After Second Reading

  13.  Changes may be made in the membership of the committee; amendments are tabled.

  14.  The Committee meets and may agree changes to its programme in the light of proposed amendments to the bill; dates for hearings if any (committees on minor or totally uncontroversial bills will often decide not to take oral evidence) are finalised and witnesses are summoned.

  15.  Hearings of oral evidence are as in any select committee. Evidence may be heard from civil servants on the details, practicalities and drafting of the bill, but not normally from the Minister on policy as the Minister in charge of the bill in committee is a member of the committee, can himself question witnesses and speak for the Government on policy issues. Evidence may also be heard from the chairman or other members of a departmental select committee which has conducted a pre-legislative inquiry into the bill. The Chairman of the committee at all stages will be a member of the Chairmen's Panel, but would not usually take the lead or an active part in questioning witnesses.
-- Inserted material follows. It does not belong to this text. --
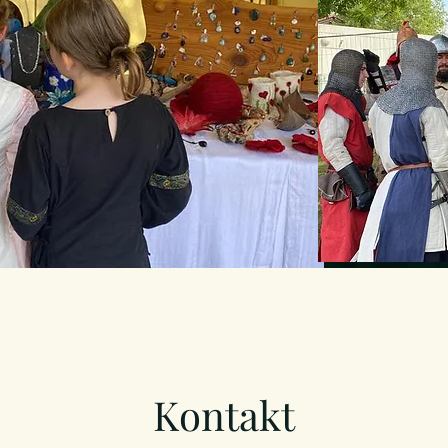
Kontakt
  16.  After any evidence has been heard on the bill (or separately on each Part of the bill) the committee may wish to deliberate, perhaps to identify those clauses on which there is general agreement and those on which more extensive debate will be needed. Such deliberation would be in private as in a select committee.

  17.  The committee then publicly debates amendments and clauses as in a standing committee.

  18.  At any time the House may agree an amended Programme Order, which may involve the alteration of the committee's own detailed programme.

  19.  Following the Programme Order, the committee then reports the bill in the usual way. Exceptionally the committee may wish to agree a Report or Special Report on the bill.

  20.  During the Consideration stage, the House may recommit the bill to the committee (again subject to a Programme Order) for consideration of some amendments (especially those related to Government undertakings given in the committee. A similar treatment may be used for Lords' Amendments.

Consultation on bills

  21.  A major chapter in Making the Law concerned the need to improve arrangements for consultation with interested parties during the preparation of bills. Happily, since that report, the processes of consultation carried out by departments have been reformed, the Cabinet Office has laid down clear guidelines and the quality of consultative documents prepared by some departments (perhaps most or all?) appears to have improved substantially. But consultation needs to be monitored. The Deregulation and Regulatory Reform Committee do this very effectively in respect of deregulation orders and it would be a valuable reform to extend this to primary legislation.

  22.  To this end, a report on the consultations that have been carried out should be published with nearly all bills (as is now done in the Scottish Parliament) and the committee on the bill should satisfy itself regarding the extent of consultation (including taking evidence from interested parties where necessary) and report to the House accordingly.


  23.  It is not expected that these proposals will be totally acceptable. Other experts will doubtless find defects. However, if it is proposed that committees on bills should be empowered to take evidence, careful thought is required on how this should be done, and perhaps this paper will be helpful in getting this started.